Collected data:
*** Block opens ***
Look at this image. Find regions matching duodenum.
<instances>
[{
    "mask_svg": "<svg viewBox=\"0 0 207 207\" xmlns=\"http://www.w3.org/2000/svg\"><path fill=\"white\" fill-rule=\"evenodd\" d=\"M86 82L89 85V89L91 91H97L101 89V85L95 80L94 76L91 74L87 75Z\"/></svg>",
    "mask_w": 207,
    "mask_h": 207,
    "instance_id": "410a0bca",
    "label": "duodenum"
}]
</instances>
*** Block closes ***
Directions for this task: Word for word, return each of the entries.

Task solution:
Look at this image. Find regions matching duodenum.
<instances>
[{
    "mask_svg": "<svg viewBox=\"0 0 207 207\" xmlns=\"http://www.w3.org/2000/svg\"><path fill=\"white\" fill-rule=\"evenodd\" d=\"M86 82L89 85V89L91 91H97L101 89V85L95 80L94 76L91 74L87 75Z\"/></svg>",
    "mask_w": 207,
    "mask_h": 207,
    "instance_id": "410a0bca",
    "label": "duodenum"
}]
</instances>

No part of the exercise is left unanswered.